Accruit works with depositary banks uniquely situated to provide for the safety and security of exchanger funds, all funds are held in segregated bank accounts. Accruit has the ability to provide dual signature accounts requiring exchanger approval before the movement of exchanger funds. It also has the ability to provide qualified trust and escrow accounts to further protect deposits.

Fidelity Bonding and E&O Insurance

Accruit meets all best practices and state regulatory requirements for fidelity bonds and errors and omission coverage.

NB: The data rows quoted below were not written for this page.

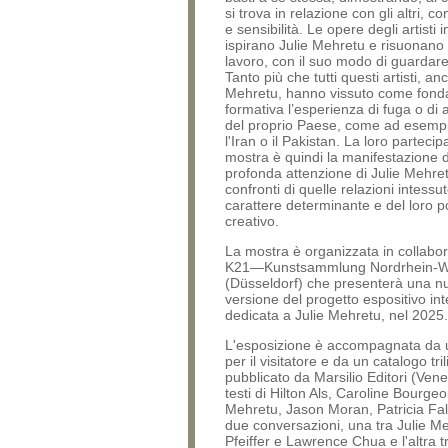
si trova in relazione con gli altri, co
e sensibilità. Le opere degli artisti in
ispirano Julie Mehretu e risuonano 
lavoro, con il suo modo di guardare
Tanto più che tutti questi artisti, an
Mehretu, hanno vissuto come fond
formativa l’esperienza di fuga o d
del proprio Paese, come ad esempio
l'Iran o il Pakistan. La loro partecip
mostra è quindi la manifestazione d
profonda attenzione di Julie Mehre
confronti di quelle relazioni intessut
carattere determinante e del loro p
creativo.
La mostra è organizzata in collabo
K21—Kunstsammlung Nordrhein-W
(Düsseldorf) che presenterà una n
versione del progetto espositivo i
dedicata a Julie Mehretu, nel 2025.
L'esposizione è accompagnata da 
per il visitatore e da un catalogo tri
pubblicato da Marsilio Editori (Vene
testi di Hilton Als, Caroline Bourgeoi
Mehretu, Jason Moran, Patricia Fal
due conversazioni, una tra Julie M
Pfeiffer e Lawrence Chua e l'altra tr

Dedication to the 1031 Exchange Industry

Accruit’s long-standing commitment to the Federation of Exchange Accommodators (FEA) includes three past presidents, four past and present FEA board members and multiple FEA committee members. Accruit has helped lead efforts in Washington, D.C. to preserve Section 1031 exchanges for taxpayers.

Regulatory Measures

It's important to note that there is currently no federal regulation of qualified intermediaries. However, with the help of the Federation of Exchange Accommodators (FEA), a number of states, including Colorado, have begun taking the lead in assuring higher professional standards for QIs. Some of the newly enacted requirements (which can vary from state to state) include:
  • Qualified escrow and/or trust accounts for client funds
  • Minimum bond and insurance requirements
  • Fund withdrawal authorization requirements
  • Registration and licensing requirements for QIs
  • Investment limitations on exchange proceeds
These are just some of the new state level regulatory requirements for QIs, and Accruit has taken a leadership role in making sure that legislators are fully informed in order to properly protect exchangers.